Quem é da geração 40+ se lembra da inflação galopante que, no ano de 1986, época do Plano Cruzado, aumentou de 350%. Teve mês em que ela passou de 80%. Imagine isso: seu salário cai no dia 5 e, no fim do mês, se não for aplicado, perde 80% do valor. Cem reais viram vinte.

Por isso, havia filas quilométricas nos supermercados no dia em que o salário caía. Todo mundo estocava produto para se proteger dos aumentos quase diários. Esse é um passado doloroso que não deve, não pode se repetir.

E aí entra o Banco Central: ele precisa dosar bem a taxa de juros para que a inflação não dispare. Essa é a função das decisões do Comitê de Política Monetária (o Copom). Um dos principais instrumentos que ele tem, como explicamos acima, são as taxas básicas de juros. O problema é elas chegarem a um nível que asfixie a economia, comprometendo o crescimento do país e quebrando o orçamento de quem tem dívida para pagar.

Segundo o próprio BC, o endividamento das famílias chegou a 48%, ou seja, quase a metade da renda das famílias, em média, foi comprometida com dívidas nos últimos 12 meses.

Gasto público

O aumento de juros não afeta só as famílias e empresas. Afeta também os juros que o país paga para se financiar, os juros dos títulos públicos. Segundo relatório da agência de rating Moody’s, o Brasil deve fechar o ano com quase R$ 1 trilhão em gastos com juros e amortizações para pagar empréstimos feitos, principalmente, no mercado interno. Um recorde. E, segundo a agência, isso deve limitar os esforços do governo em reduzir o déficit fiscal.

"A rigidez dos gastos e a alta dos pagamentos de juros limitam a perspectiva de grandes cortes de despesas no curto prazo. Por isso, reformas adicionais para lidar com aumentos dos gastos obrigatórios devem ser necessárias", diz o relatório.

Além disso, os prazos para pagamento devem se reduzir. Lembrando que, nos últimos 12 meses, o governo gastou R$ 924 bilhões em pagamento de juros — um aumento considerável de 23% em relação aos 12 meses anteriores para rolar seu débito.

E agora? Onde investir seu suado dinheiro

Com juros reais elevados, os economistas aconselham investir em renda fixa. Ela é o novo pretinho básico! Por exemplo, títulos do Tesouro Direto que podem seguir a Selic ou ainda pagar uma taxa de juros acrescida da correção inflacionária. Mas fique atento ao prazo de resgate.

Os títulos do Tesouro Selic podem ser resgatados sem prazo definido. Já os que seguem a inflação mais um pagamento de juros têm prazo de vencimento. Se tirar antes, não recebe rendimento. Se você for do tipo ansioso, esqueça. Esses investimentos são considerados mais seguros do que a poupança. Basta ter conta em uma corretora para aplicar. Os valores iniciais são baixos e os juros estão tentadores.

Outra possibilidade é investir em CDBs de bancos sólidos, que pagam rendimentos atrelados ao Certificado de Depósito Bancário (CDI) e também se beneficiam num cenário de alta de juros.

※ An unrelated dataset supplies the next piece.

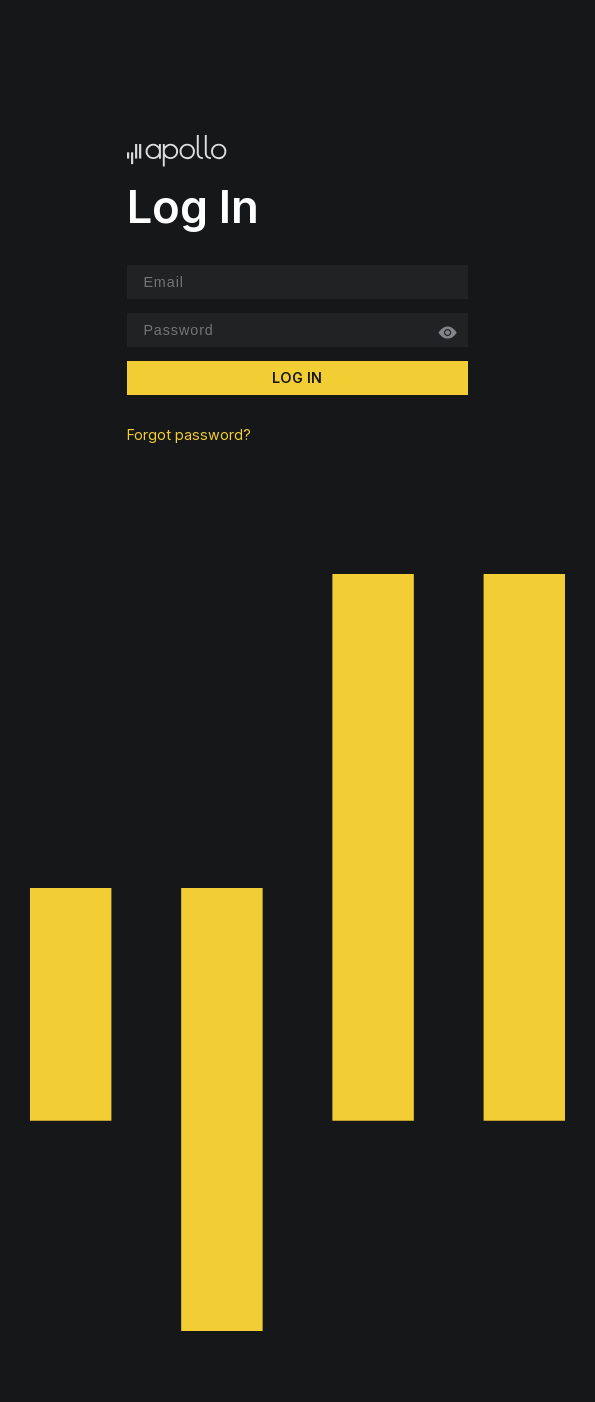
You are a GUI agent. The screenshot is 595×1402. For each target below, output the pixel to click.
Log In (297, 377)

Existem ainda as Letras de Crédito do Agronegócio (LCAs), que também têm rendimentos atrelados ao CDI e, para pessoas físicas, são isentas de Imposto de Renda.

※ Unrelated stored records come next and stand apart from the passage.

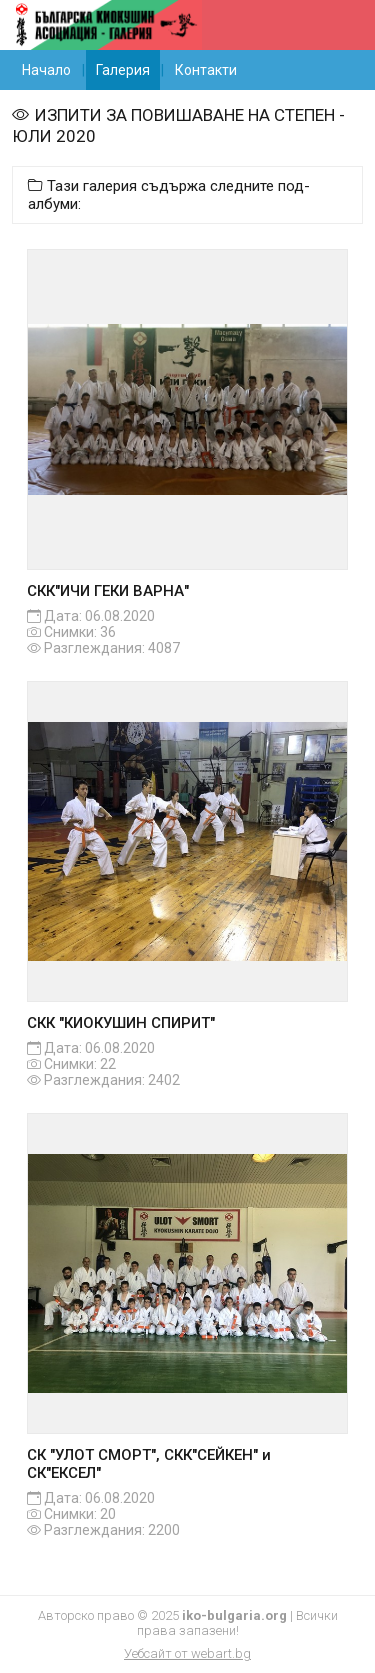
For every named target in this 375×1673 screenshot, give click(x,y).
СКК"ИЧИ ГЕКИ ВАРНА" (108, 591)
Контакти (206, 70)
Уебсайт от (187, 1653)
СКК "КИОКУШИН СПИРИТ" (121, 1023)
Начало (46, 70)
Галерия (123, 70)
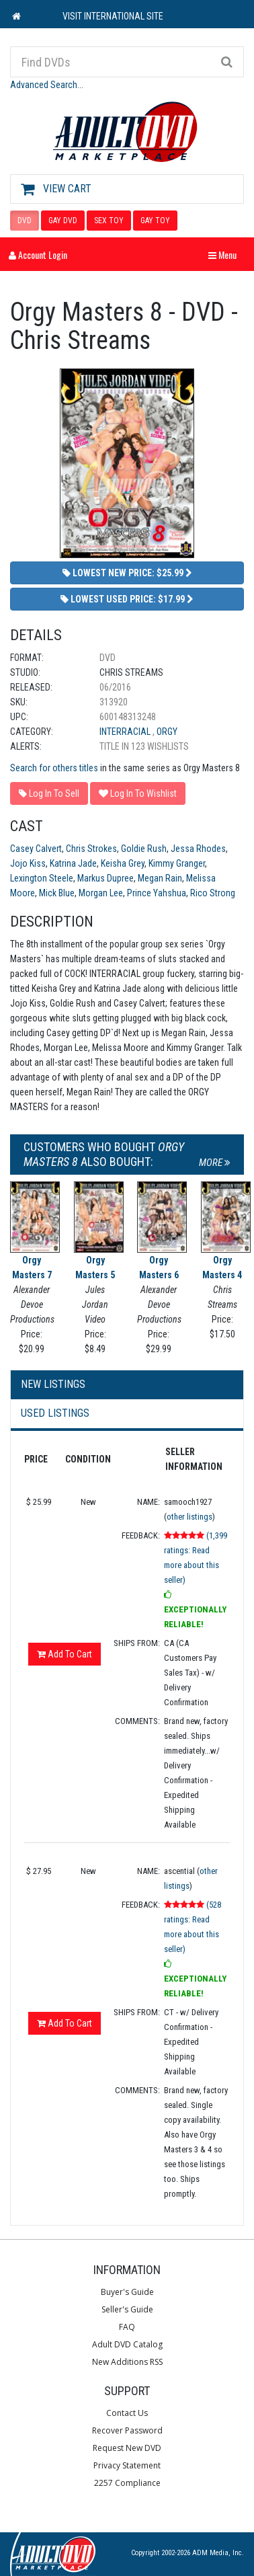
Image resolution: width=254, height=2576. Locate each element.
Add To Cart (64, 1654)
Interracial (126, 731)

Fundos de renda fixa pós-fixados podem ser uma boa pedida. Mas cheque antes com o gerente do banco qual a taxa de administração desse fundo, que pode corroer os rendimentos. E peça sempre para ver o histórico de rendimento do fundo. Claro que rendimento passado não garante o futuro, mas é bom ver como o fundo tem sido gerido.

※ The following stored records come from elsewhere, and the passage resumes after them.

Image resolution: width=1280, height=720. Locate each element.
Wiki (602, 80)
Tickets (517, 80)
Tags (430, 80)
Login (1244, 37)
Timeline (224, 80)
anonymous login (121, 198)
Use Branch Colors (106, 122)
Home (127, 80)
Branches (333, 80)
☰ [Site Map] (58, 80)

Pesquise os fundos de renda fixa antes de se decidir por um deles. As taxas variam muito — dentro de um mesmo banco e entre bancos. E, dependendo de onde você decidir investir, pode haver oscilações, altas e baixas também. Vai depender do seu perfil de investimento: mais moderado ou mais arrojado, do tipo que ama uma montanha-russa.


*As opiniões da colunista não refletem, necessariamente, o posicionamento do Economia Real.